§ **RECORD EXTRACTS**:
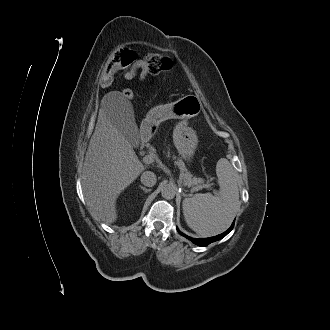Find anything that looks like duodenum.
<instances>
[{
	"label": "duodenum",
	"mask_w": 330,
	"mask_h": 330,
	"mask_svg": "<svg viewBox=\"0 0 330 330\" xmlns=\"http://www.w3.org/2000/svg\"><path fill=\"white\" fill-rule=\"evenodd\" d=\"M144 140H145V137L144 136H139L138 139H137V146L138 148L142 147L143 146V143H144Z\"/></svg>",
	"instance_id": "duodenum-1"
}]
</instances>
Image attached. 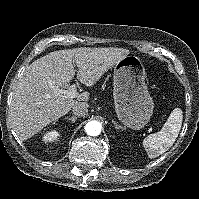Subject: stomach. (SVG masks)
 I'll return each instance as SVG.
<instances>
[{
	"label": "stomach",
	"mask_w": 199,
	"mask_h": 199,
	"mask_svg": "<svg viewBox=\"0 0 199 199\" xmlns=\"http://www.w3.org/2000/svg\"><path fill=\"white\" fill-rule=\"evenodd\" d=\"M146 72L139 57L127 55L114 67V104L118 119L127 127L141 129L153 114L154 103L145 84Z\"/></svg>",
	"instance_id": "obj_1"
}]
</instances>
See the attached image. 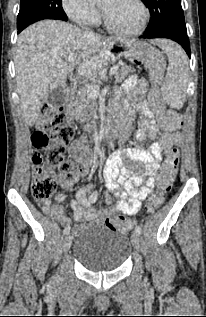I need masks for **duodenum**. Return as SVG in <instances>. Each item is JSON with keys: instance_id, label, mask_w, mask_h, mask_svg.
I'll return each mask as SVG.
<instances>
[{"instance_id": "1", "label": "duodenum", "mask_w": 206, "mask_h": 317, "mask_svg": "<svg viewBox=\"0 0 206 317\" xmlns=\"http://www.w3.org/2000/svg\"><path fill=\"white\" fill-rule=\"evenodd\" d=\"M64 106L67 112V115L70 118H73L74 115H77L78 110L75 106L74 100H65ZM91 134L94 140H100L101 138L106 137H115V136H121L123 135V130L119 123H114L111 125H108L104 131H100L99 127H92Z\"/></svg>"}]
</instances>
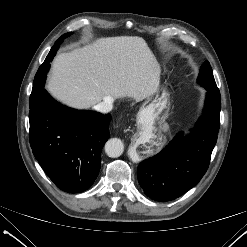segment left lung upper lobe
<instances>
[{
  "mask_svg": "<svg viewBox=\"0 0 247 247\" xmlns=\"http://www.w3.org/2000/svg\"><path fill=\"white\" fill-rule=\"evenodd\" d=\"M198 82L203 87H205L206 90L211 91L215 94H220L219 89L214 80L212 68L208 61H205L200 68Z\"/></svg>",
  "mask_w": 247,
  "mask_h": 247,
  "instance_id": "1",
  "label": "left lung upper lobe"
}]
</instances>
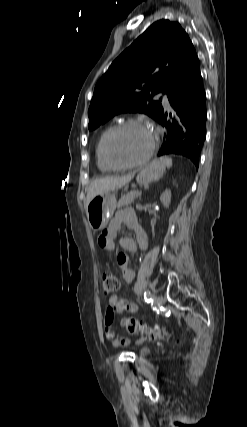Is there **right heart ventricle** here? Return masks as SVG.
Returning a JSON list of instances; mask_svg holds the SVG:
<instances>
[{
  "instance_id": "right-heart-ventricle-1",
  "label": "right heart ventricle",
  "mask_w": 247,
  "mask_h": 427,
  "mask_svg": "<svg viewBox=\"0 0 247 427\" xmlns=\"http://www.w3.org/2000/svg\"><path fill=\"white\" fill-rule=\"evenodd\" d=\"M113 127L114 126H109L106 129H104L100 134L95 145V158H96L97 167L101 172H104V173L115 171V169L112 168L107 163L103 153V145H104L105 138L107 137L108 133L112 130Z\"/></svg>"
}]
</instances>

§ **TASK INSTRUCTIONS**:
What is needed is an exact restatement of the lines from the line with "Is there **right" through the final line of the data, pictures excluded.

§ **ANSWER SECTION**:
Is there **right heart ventricle** here? Return masks as SVG.
Returning a JSON list of instances; mask_svg holds the SVG:
<instances>
[{
  "instance_id": "right-heart-ventricle-1",
  "label": "right heart ventricle",
  "mask_w": 247,
  "mask_h": 427,
  "mask_svg": "<svg viewBox=\"0 0 247 427\" xmlns=\"http://www.w3.org/2000/svg\"><path fill=\"white\" fill-rule=\"evenodd\" d=\"M113 127L114 126H109L106 129H104L100 134L95 145V158H96L97 167L101 172H104V173L115 171V169L112 168L107 163L103 153V145H104L105 138L107 137L108 133L112 130Z\"/></svg>"
}]
</instances>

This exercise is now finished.